● Activity: The response should contain only those lines of the entries below that include the string "オートロック".

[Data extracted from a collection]
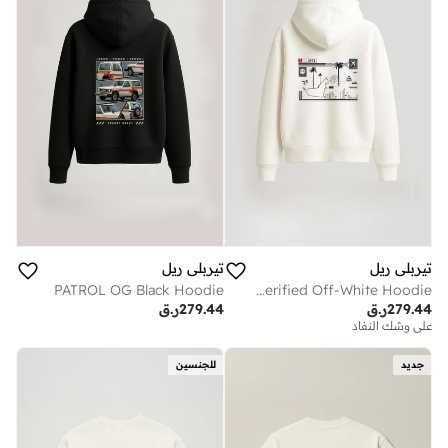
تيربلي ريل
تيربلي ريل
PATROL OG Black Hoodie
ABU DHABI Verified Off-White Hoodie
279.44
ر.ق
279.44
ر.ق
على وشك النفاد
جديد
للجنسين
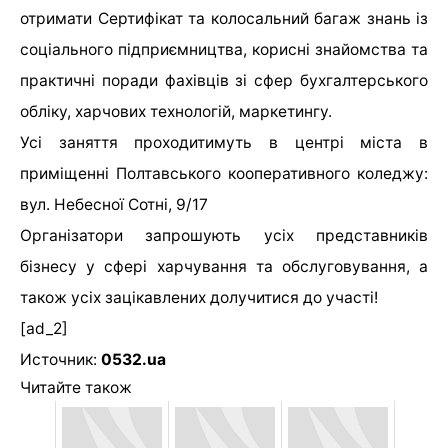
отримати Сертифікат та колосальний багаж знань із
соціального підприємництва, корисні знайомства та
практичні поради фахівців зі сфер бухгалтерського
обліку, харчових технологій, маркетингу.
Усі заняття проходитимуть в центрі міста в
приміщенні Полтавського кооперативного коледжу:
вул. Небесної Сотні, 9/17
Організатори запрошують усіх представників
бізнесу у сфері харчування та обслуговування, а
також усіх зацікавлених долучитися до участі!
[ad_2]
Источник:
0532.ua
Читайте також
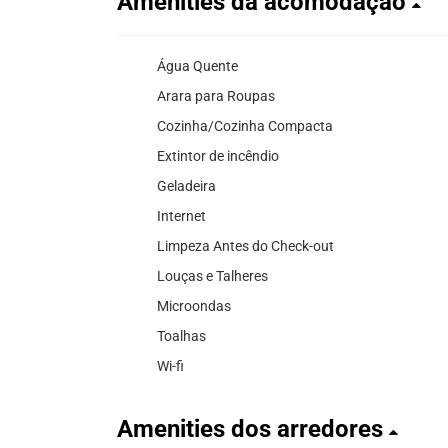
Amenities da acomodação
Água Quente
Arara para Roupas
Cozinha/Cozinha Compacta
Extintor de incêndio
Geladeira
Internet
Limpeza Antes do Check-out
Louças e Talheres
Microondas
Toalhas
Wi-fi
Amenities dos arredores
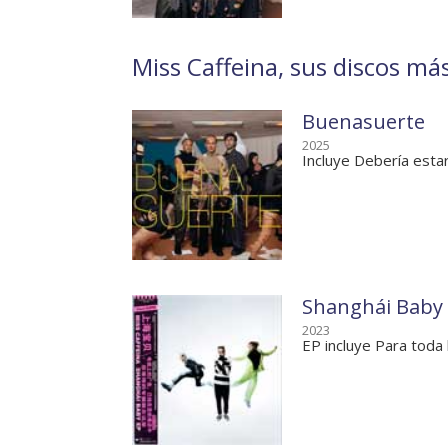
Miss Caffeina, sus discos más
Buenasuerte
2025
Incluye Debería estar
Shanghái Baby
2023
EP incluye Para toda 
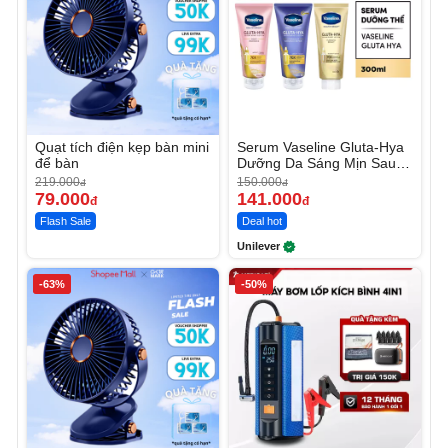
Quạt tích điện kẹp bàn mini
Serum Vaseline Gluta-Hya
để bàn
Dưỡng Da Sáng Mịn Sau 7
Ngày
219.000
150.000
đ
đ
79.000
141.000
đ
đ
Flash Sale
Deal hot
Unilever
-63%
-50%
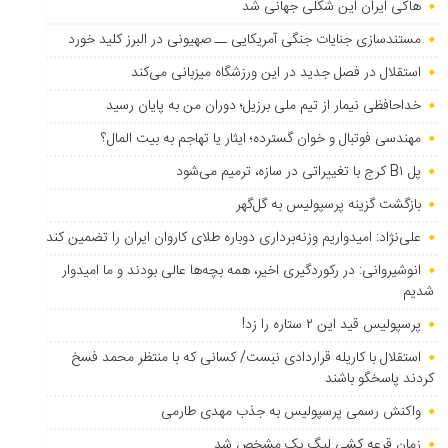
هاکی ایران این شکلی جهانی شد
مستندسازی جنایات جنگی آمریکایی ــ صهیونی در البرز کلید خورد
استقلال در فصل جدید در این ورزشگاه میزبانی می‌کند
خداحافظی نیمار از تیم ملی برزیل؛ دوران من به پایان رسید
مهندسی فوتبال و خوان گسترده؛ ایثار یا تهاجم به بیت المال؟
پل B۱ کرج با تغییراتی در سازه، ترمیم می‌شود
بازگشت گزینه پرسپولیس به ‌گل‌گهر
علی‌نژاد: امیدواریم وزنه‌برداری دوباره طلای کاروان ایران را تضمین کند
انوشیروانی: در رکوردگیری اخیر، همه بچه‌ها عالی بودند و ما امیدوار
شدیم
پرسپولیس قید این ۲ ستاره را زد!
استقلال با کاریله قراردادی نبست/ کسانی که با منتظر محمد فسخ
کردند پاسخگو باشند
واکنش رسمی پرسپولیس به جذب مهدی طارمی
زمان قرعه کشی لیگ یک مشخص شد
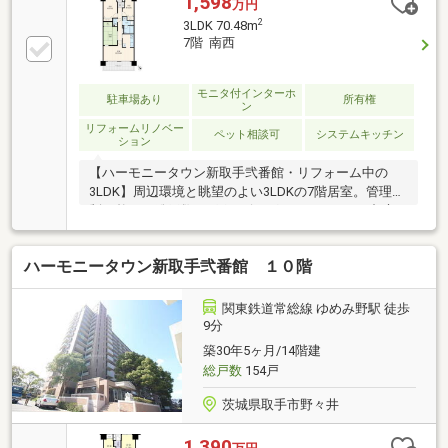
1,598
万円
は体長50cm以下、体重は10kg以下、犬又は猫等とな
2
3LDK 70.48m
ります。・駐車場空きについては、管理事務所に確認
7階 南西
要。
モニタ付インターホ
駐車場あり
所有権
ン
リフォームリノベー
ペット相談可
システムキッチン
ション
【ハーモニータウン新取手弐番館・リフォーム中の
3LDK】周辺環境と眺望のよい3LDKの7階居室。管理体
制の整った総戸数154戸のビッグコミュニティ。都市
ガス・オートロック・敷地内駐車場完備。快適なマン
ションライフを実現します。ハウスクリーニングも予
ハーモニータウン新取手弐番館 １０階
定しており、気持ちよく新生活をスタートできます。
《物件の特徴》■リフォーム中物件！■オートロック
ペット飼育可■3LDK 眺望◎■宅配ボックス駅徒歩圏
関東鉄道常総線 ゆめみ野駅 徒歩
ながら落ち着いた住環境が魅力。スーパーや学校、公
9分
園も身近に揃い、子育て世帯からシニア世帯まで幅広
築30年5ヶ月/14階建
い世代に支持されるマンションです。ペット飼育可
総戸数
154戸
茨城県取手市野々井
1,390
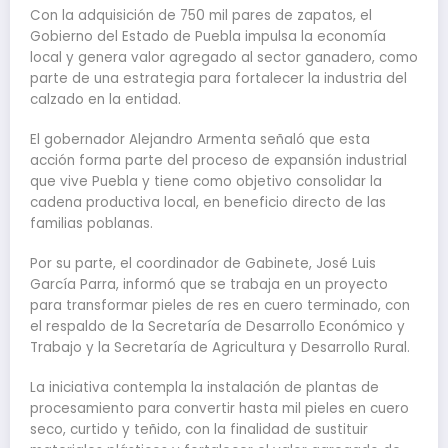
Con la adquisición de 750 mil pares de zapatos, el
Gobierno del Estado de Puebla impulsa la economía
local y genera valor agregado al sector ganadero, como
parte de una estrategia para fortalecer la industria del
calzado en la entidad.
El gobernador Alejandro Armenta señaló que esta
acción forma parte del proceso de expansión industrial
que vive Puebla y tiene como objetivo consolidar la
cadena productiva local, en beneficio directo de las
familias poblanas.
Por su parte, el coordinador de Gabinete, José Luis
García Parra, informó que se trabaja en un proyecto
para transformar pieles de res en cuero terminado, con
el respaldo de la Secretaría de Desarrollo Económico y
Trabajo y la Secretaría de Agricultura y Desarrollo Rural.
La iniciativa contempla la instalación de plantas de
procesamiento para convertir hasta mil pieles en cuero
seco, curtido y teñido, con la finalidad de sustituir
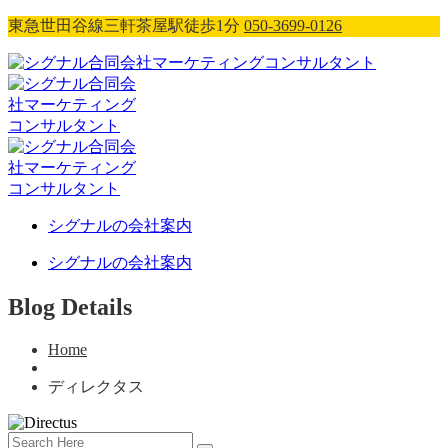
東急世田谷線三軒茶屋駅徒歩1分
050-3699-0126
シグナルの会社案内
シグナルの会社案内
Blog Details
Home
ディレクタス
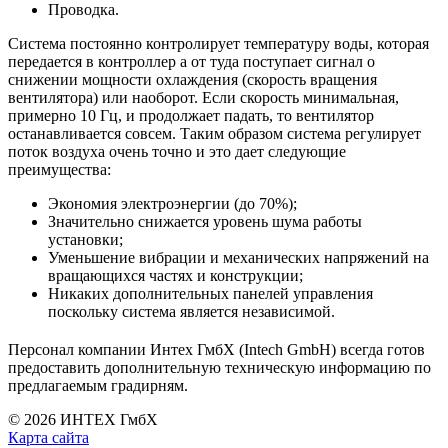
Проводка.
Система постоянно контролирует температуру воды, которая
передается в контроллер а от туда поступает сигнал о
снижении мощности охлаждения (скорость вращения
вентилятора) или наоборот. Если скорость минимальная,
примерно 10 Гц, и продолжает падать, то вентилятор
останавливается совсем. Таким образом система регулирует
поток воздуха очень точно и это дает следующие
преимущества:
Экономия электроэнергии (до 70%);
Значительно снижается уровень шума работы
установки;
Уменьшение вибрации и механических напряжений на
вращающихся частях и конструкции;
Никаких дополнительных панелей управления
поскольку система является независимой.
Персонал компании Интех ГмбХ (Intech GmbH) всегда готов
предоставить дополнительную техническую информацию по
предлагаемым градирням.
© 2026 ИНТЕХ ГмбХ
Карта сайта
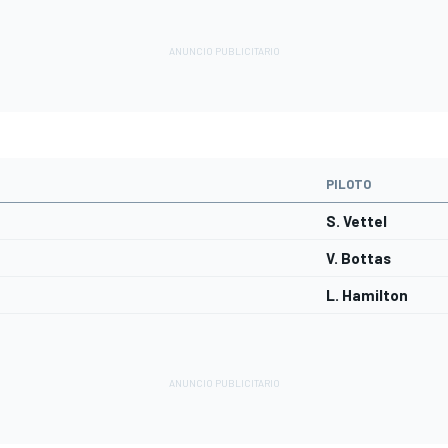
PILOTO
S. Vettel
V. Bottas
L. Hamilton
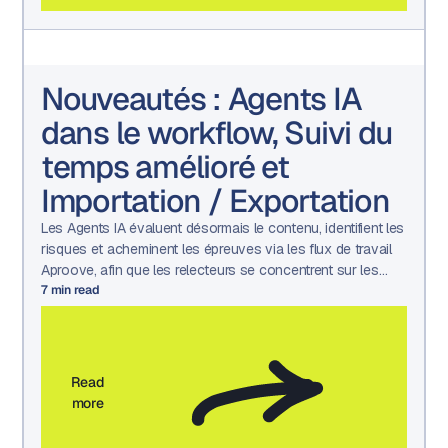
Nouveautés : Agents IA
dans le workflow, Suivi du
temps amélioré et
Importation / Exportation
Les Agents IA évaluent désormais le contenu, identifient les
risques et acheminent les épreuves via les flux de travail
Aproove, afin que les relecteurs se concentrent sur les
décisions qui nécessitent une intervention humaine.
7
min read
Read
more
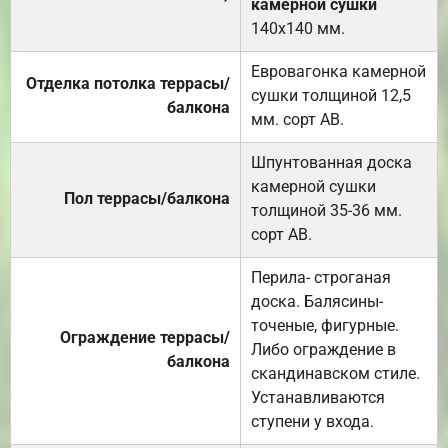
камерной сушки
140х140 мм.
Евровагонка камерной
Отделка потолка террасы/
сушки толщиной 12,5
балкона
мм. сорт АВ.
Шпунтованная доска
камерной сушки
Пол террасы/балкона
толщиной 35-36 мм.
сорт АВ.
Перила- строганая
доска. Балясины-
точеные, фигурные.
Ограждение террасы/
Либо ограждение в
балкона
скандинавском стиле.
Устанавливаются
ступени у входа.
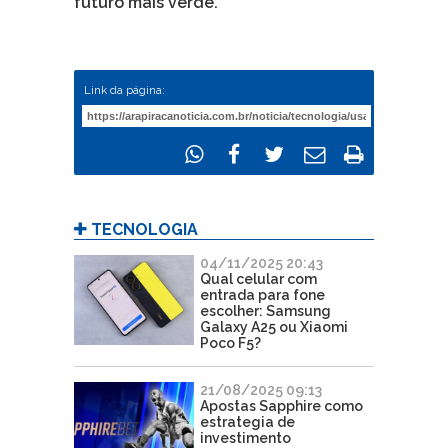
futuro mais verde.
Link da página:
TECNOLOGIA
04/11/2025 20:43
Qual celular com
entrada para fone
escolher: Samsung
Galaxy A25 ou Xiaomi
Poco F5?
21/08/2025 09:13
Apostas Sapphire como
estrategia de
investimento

● Task answer:
ガス・オートロック・敷地内駐車場完備。快適なマン
《物件の特徴》■リフォーム中物件！■オートロック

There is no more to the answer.